Now consider an employee who works 8 hours at $22.00/hour with a spread of 11 hours.

  • Total daily earnings: 8 x $22.00 = $176.00

  • SOH threshold: (8 x $17.00) + $17.00 = $153.00

  • $176.00 exceeds $153.00, so no SOH premium is owed

Compliance Tip

For miscellaneous industry employers, the threshold calculation must be performed for every qualifying day, for every employee, every single pay period. Skip the math and you’re guessing, and guessing is how six-figure liabilities happen.

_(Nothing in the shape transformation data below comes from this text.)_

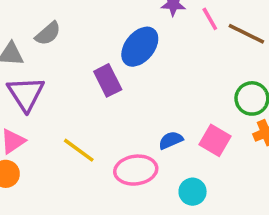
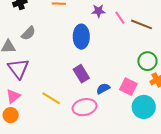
blue ellipse: (140, 47) -> (81, 37), turned -35
purple rectangle: (108, 80) -> (81, 74), moved
cyan circle: (193, 192) -> (144, 107), moved, size x1.5

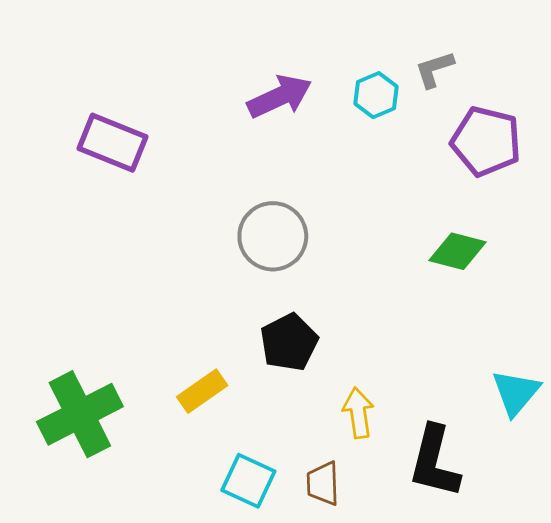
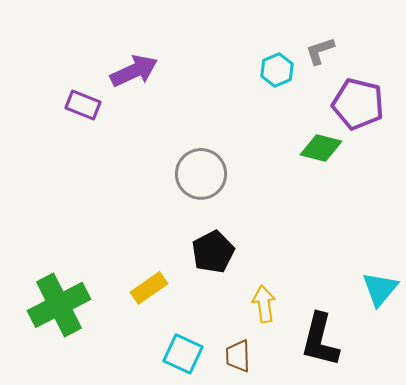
purple arrow: (280, 96) -> (134, 71), moved
purple rectangle: (113, 143) -> (83, 105), size x0.7
green diamond: (457, 251) -> (321, 148), moved

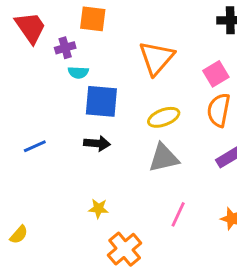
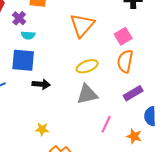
purple cross: (65, 48) -> (19, 18), turned -32
blue square: (101, 101) -> (23, 60), moved
pink line: (178, 214) -> (106, 124), moved

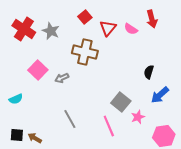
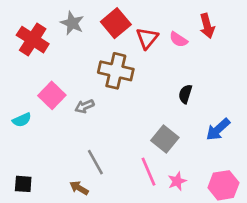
red square: (85, 17) -> (116, 23), size x1.5
gray star: (51, 31) -> (72, 23), moved
black semicircle: (149, 72) -> (185, 94), moved
cyan semicircle: (16, 99) -> (22, 120), moved
pink star: (138, 117) -> (177, 181), moved
brown arrow: (35, 138) -> (79, 188), moved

2026 Minimum Wage Rates: Know Your Numbers

The SOH premium is always calculated at the applicable minimum wage rate, which varies by region. Here are the 2026 rates:

Region

2026 Minimum Wage

New York City

$17.00/hour

Long Island and Westchester

$17.00/hour

Rest of New York State

$16.00/hour

For a hospitality employee in NYC whose spread exceeds 10 hours, the SOH premium is $17.00. For an employee in Albany or Syracuse, it’s $16.00. Simple enough on paper, but the regional variation adds a layer of complexity for employers with locations in multiple parts of the state.

Compliance Tip

If your business operates in more than one region, your payroll system needs to calculate SOH at the correct minimum wage rate for each location. A restaurant group with properties in Manhattan and the Hudson Valley can’t use a single SOH rate across all locations.

How SOH Interacts with Overtime (and Doesn’t)

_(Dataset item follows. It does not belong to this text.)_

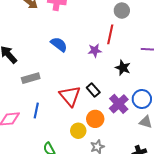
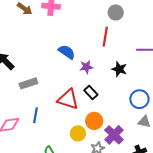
blue semicircle: (59, 44) -> (67, 52), moved
purple star: (95, 51) -> (86, 67), moved
red triangle: (70, 96) -> (68, 99), turned -30
purple cross: (119, 104) -> (114, 135), moved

One of the most persistent misconceptions about Spread of Hours pay: employers assume it’s just another form of overtime. It’s not. SOH and overtime are completely separate obligations. For a detailed breakdown of how overtime calculations work in New York, see Overtime Overload.

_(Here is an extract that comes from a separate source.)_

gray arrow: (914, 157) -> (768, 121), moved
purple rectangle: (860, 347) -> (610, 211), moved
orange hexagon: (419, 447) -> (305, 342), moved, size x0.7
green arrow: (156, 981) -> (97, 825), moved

Overtime is triggered by hours worked in a workweek (over 40 hours under both federal and New York law). SOH is triggered by the span of a single workday (over 10 hours from first clock-in to last clock-out). They operate on different timelines, different calculations, and different legal bases.

An employee can be owed both overtime and SOH pay in the same week. An employee can be owed SOH pay with zero overtime. The two don’t offset each other. The SOH premium hour doesn’t count as an “hour worked” for overtime purposes.

🔎 Audit Red Flag 🔎

DOL investigators specifically look for employers who lump SOH pay into overtime calculations or offset one against the other. If your pay stubs don’t show SOH as a separate line item, that’s a red flag in an investigation. It suggests the employer either isn’t tracking SOH or is trying to bury it inside other compensation.

The Split Shift Problem

Split shifts are the single biggest SOH trigger in New York. And the hospitality industry runs on them.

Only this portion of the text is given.